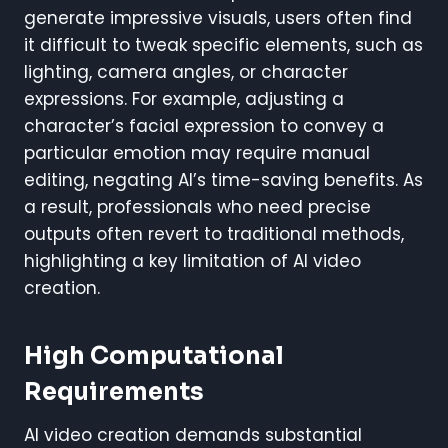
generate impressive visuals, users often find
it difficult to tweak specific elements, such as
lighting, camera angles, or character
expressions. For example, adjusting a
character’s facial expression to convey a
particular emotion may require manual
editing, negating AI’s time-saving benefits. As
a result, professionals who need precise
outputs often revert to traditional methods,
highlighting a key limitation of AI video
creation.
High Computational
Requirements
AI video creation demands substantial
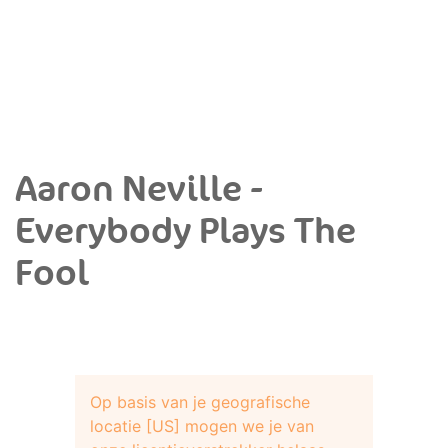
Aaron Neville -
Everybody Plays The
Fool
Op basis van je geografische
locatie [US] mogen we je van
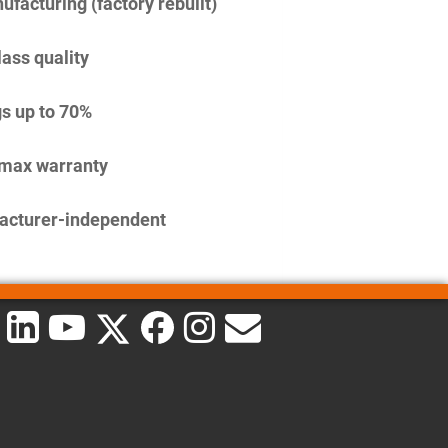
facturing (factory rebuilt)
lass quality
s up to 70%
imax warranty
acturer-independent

##############################

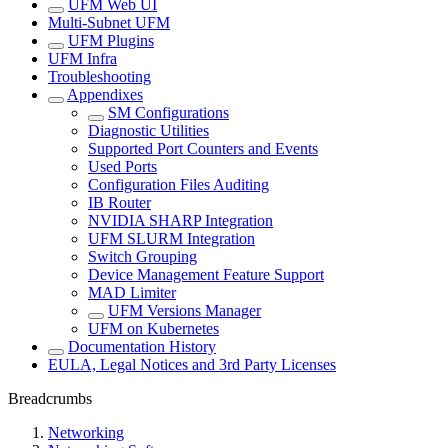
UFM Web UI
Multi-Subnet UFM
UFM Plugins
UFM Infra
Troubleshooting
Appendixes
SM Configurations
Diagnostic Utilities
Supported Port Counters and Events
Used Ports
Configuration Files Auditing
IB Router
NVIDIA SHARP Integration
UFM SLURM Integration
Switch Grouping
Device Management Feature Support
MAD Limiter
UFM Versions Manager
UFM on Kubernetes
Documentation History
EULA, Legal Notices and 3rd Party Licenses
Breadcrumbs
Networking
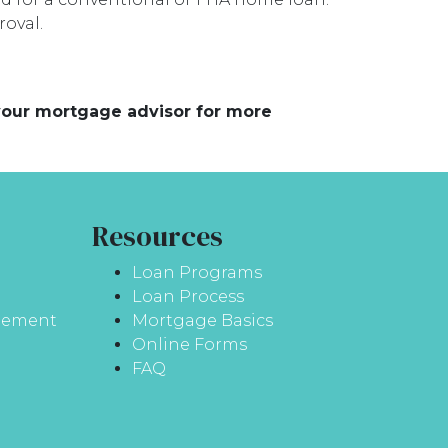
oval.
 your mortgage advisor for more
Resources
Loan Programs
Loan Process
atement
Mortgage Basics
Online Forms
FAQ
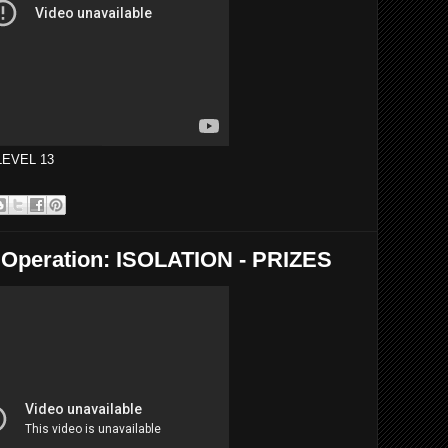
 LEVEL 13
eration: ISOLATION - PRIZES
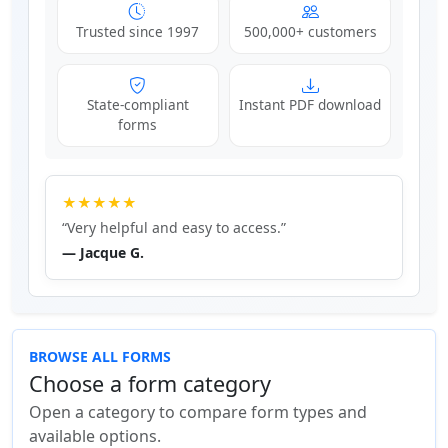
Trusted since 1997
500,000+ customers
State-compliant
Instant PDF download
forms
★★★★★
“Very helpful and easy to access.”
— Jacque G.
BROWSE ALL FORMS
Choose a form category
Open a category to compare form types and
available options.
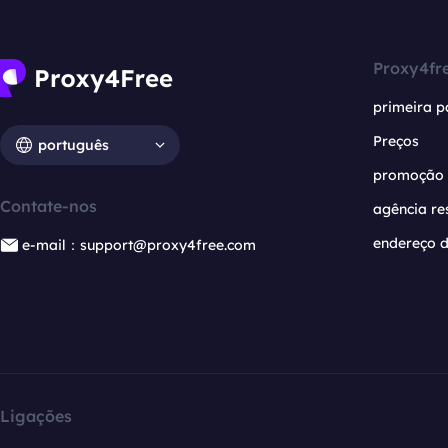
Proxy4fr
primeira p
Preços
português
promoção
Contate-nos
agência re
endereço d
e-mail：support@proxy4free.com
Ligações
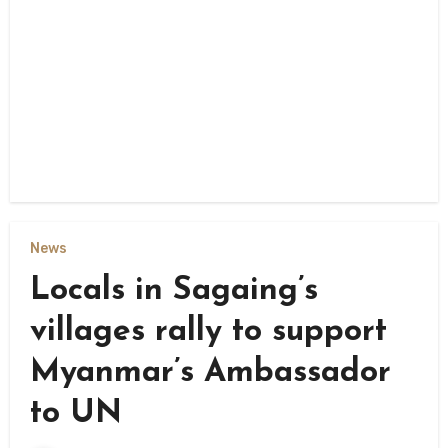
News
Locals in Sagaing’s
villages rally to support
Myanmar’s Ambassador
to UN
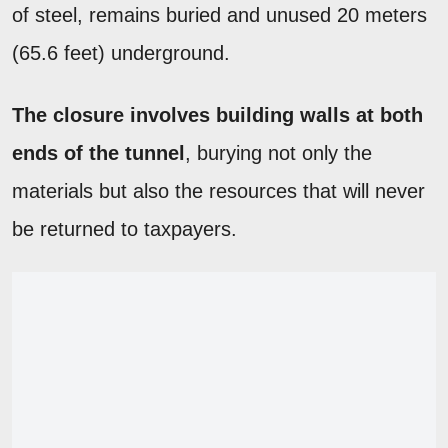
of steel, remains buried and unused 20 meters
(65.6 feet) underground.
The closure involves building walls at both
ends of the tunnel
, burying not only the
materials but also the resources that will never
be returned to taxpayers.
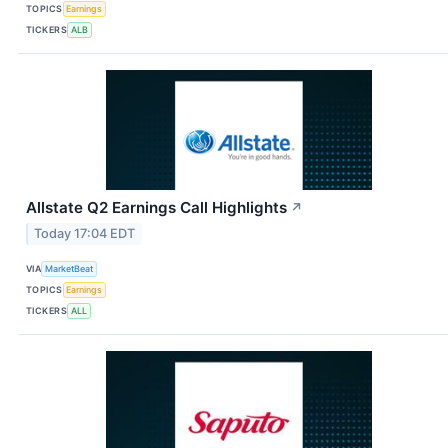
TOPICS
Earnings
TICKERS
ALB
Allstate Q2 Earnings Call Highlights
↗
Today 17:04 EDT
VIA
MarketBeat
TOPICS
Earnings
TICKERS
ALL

##############################

*WORK TO BE COMPLETED*
Which of the lines in the data hold the string "character"? Report each of them by copying it.

*YOUR SOLUTION*
lighting, camera angles, or character
character’s facial expression to convey a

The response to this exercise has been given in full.